▶ [Task instructions]: Among the records below, find the lines that contain "Cifuentes" and copy each of them.

▶ [Material for this exercise]:
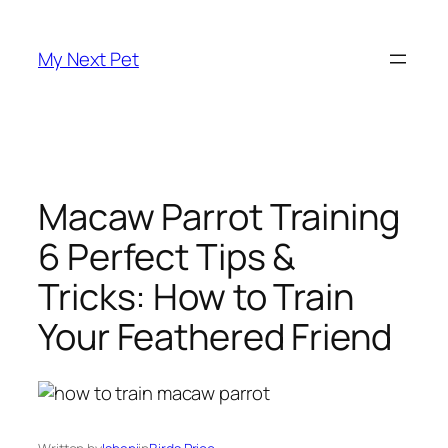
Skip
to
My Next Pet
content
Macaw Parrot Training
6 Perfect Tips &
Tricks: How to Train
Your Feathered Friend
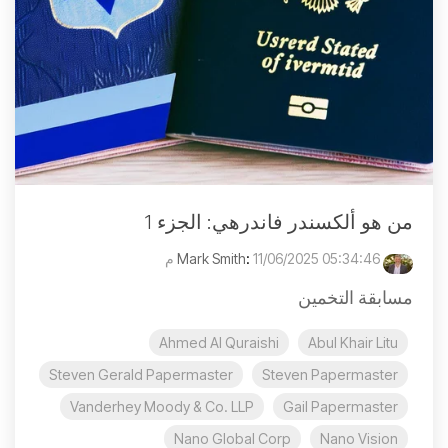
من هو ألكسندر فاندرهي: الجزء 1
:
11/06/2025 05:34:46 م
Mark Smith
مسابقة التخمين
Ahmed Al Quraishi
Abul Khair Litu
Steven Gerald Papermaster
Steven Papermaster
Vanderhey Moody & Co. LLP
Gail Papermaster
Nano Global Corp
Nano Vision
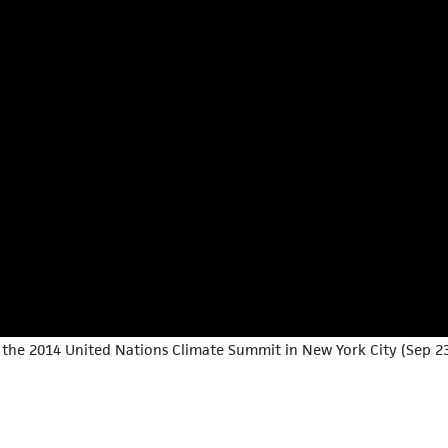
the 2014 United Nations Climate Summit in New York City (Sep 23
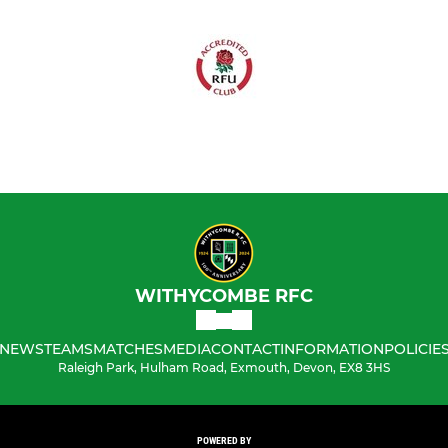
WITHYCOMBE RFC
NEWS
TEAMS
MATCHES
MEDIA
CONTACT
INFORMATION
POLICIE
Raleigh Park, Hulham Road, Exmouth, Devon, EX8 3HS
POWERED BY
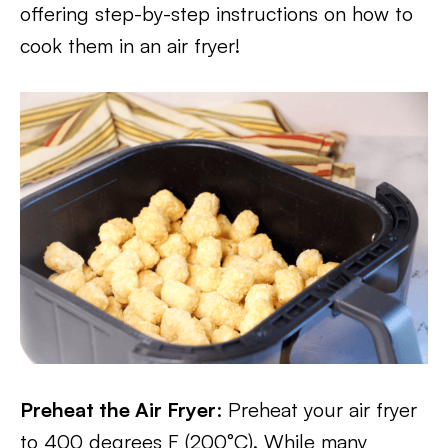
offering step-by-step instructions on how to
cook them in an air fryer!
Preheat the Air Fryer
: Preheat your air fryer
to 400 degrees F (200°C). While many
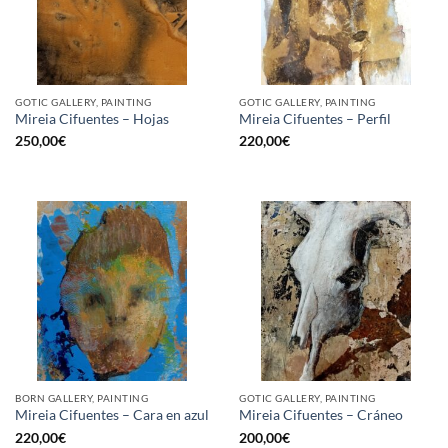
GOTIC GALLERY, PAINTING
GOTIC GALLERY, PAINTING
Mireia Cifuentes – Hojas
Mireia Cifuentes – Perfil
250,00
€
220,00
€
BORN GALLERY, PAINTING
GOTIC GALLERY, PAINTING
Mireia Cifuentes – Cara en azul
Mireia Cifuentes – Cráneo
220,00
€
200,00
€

---

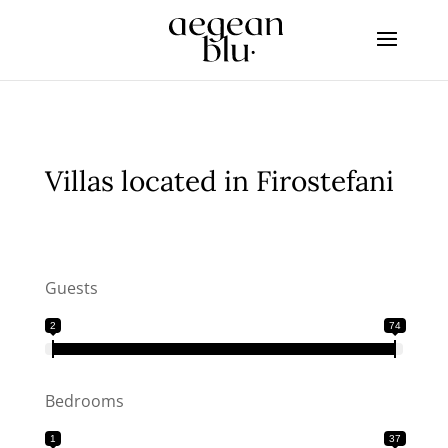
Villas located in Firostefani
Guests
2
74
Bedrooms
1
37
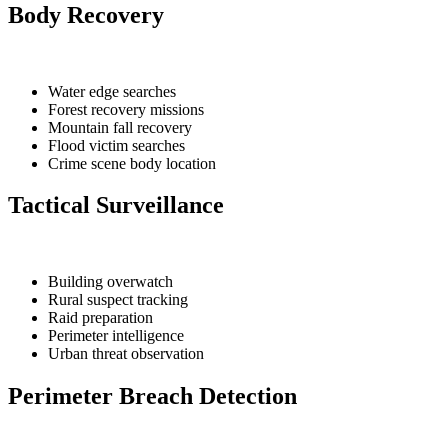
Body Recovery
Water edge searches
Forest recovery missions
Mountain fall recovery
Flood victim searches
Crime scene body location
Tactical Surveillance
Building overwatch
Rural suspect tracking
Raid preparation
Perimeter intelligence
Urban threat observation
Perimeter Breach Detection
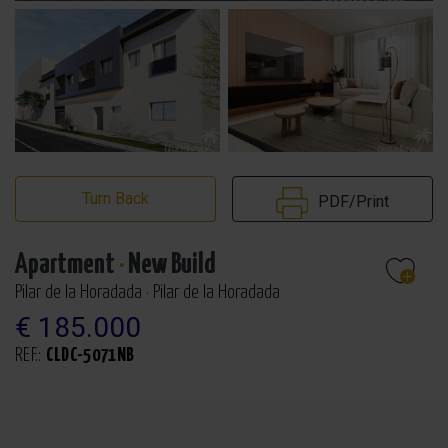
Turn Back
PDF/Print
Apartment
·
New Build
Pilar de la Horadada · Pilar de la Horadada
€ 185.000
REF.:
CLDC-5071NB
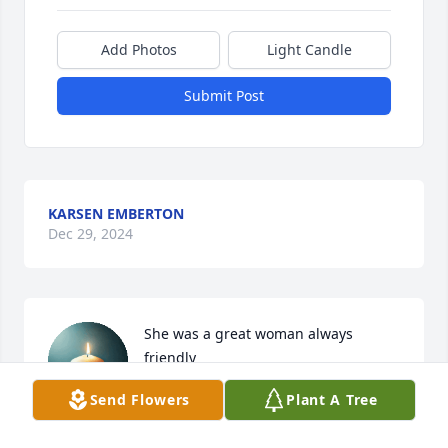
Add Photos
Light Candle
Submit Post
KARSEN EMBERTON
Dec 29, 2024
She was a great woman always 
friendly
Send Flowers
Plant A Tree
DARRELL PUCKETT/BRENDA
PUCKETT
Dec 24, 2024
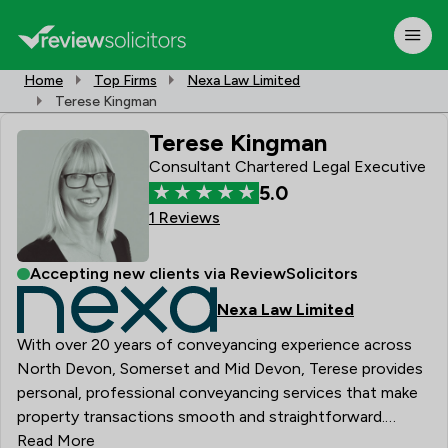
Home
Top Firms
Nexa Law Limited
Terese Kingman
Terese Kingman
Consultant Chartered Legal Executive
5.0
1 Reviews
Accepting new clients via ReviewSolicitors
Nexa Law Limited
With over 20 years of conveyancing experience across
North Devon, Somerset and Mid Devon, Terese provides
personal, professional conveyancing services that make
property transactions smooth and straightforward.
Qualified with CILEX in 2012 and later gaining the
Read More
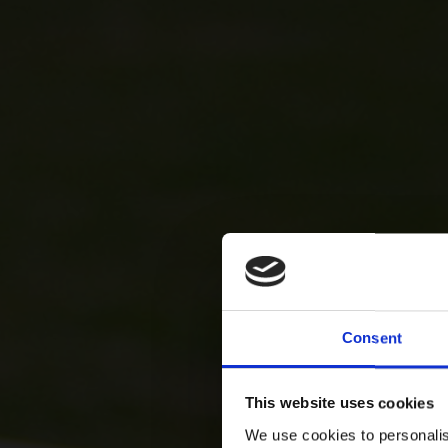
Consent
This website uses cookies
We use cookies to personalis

==

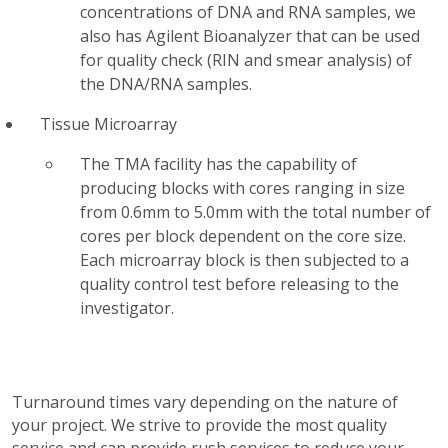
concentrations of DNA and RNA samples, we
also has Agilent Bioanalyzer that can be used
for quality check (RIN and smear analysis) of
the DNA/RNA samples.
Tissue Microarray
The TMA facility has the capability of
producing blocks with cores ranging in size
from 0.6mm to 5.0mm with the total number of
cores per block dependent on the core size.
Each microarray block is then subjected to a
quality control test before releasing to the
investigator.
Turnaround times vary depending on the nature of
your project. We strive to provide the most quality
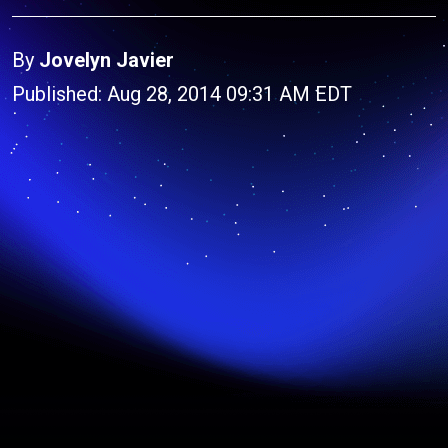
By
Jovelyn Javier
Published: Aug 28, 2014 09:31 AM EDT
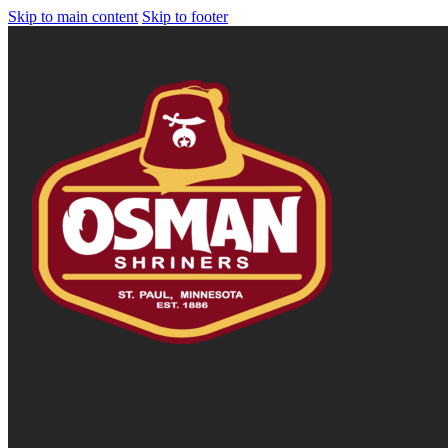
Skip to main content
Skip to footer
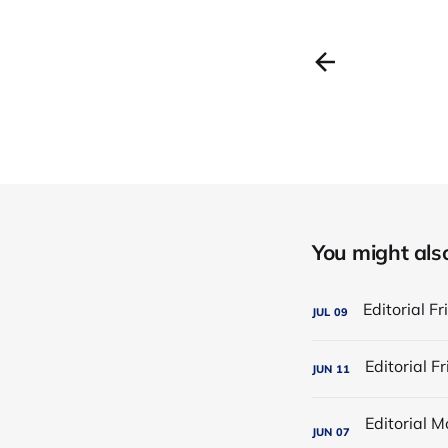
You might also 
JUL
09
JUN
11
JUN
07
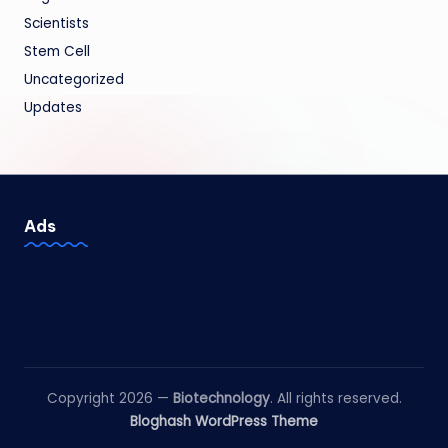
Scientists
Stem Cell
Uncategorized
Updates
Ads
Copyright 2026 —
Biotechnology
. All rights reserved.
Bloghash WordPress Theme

▶ [Reply]:
Mireia Cifuentes – Hojas
Mireia Cifuentes – Perfil
Mireia Cifuentes – Cara en azul
Mireia Cifuentes – Cráneo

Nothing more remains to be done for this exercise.